A group called Kansans for Constitutional Freedom is racing to register voters by the July 12 deadline for the ballot initiative vote. Kathleen Sebelius, a former governor of Kansas who served as U.S. Secretary of Health and Human Services from 2009 until 2014, is volunteering with the group.

“We have an opportunity to make it very clear that Kansas women don’t want a government mandate on their reproductive health,” she said. “I look at my 2-year-old granddaughter and realize she will be growing up in an era where she has fewer rights than her grandmother.”

Lynn DeVoe, who attended the Overland Park protest and held an “I stand with Planned Parenthood” sign, said she didn’t like conflict and had never before been part of a demonstration, but that she felt compelled to action by the Supreme Court decision. She said she would be working to convince others to vote no on the Aug. 2 amendment.

“I’m worried,” Ms. DeVoe, 54, said. “I don’t want it to get overturned here. I believe that we deserve the right to our own bodies. Do I want everyone to go and have an abortion? No. But do we have the right? I believe we do.”

For Jackie Johnson, a longtime abortion rights supporter who lives in Mission Hills, Kan., the undoing of nearly 50 years of established law marks a dark return to a time she remembers all too well when a “coat hanger” was one of the best and only options for a woman with an unwanted pregnancy.

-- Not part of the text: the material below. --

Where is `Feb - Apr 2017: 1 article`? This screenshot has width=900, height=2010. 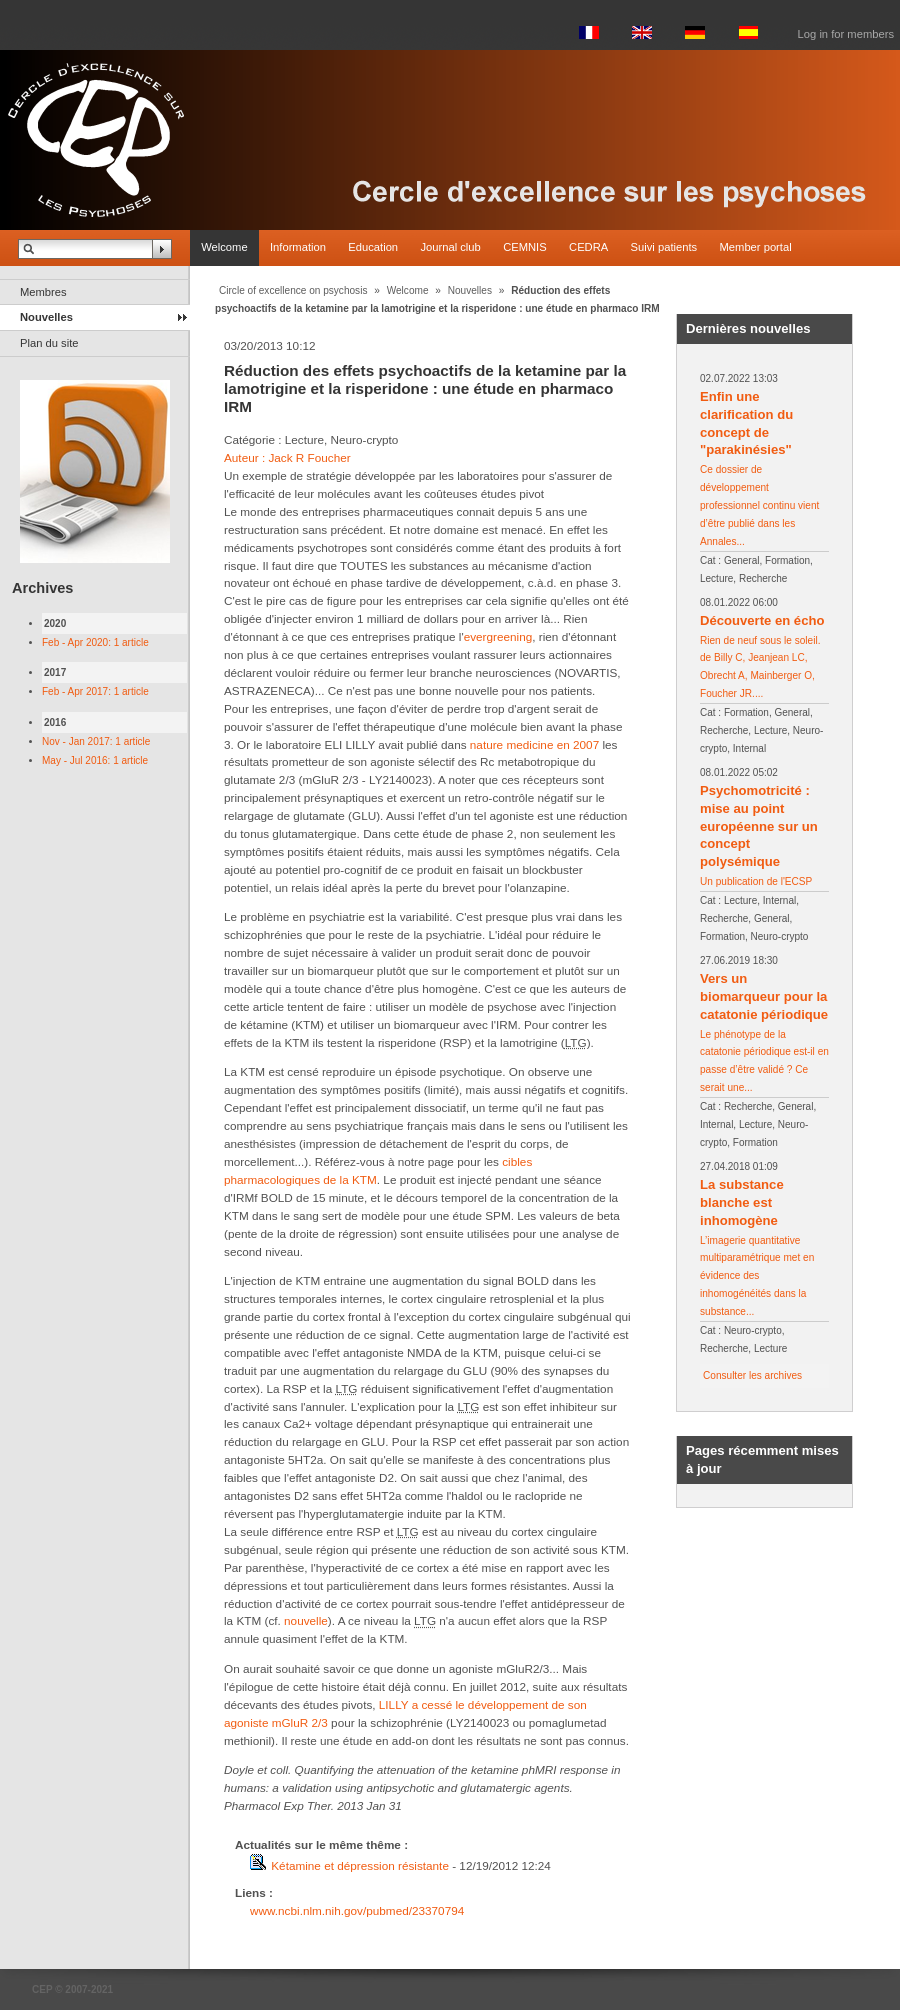 Feb - Apr 2017: 1 article is located at coordinates (95, 691).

Ms. Johnson, 73, lived in Washington, D.C., in 1973 and remembers her feelings of satisfaction and joy when the Roe v. Wade decision legalizing abortion was handed down.

“It is something that we all grew up with and we’ve taken it for granted,” said Ms. Johnson, who has spent years working with Planned Parenthood. “Younger people never understood what it would be like to have life without this choice, so this is a huge wake-up call for everyone. When your rights have been taken away, it really opens up your eyes.”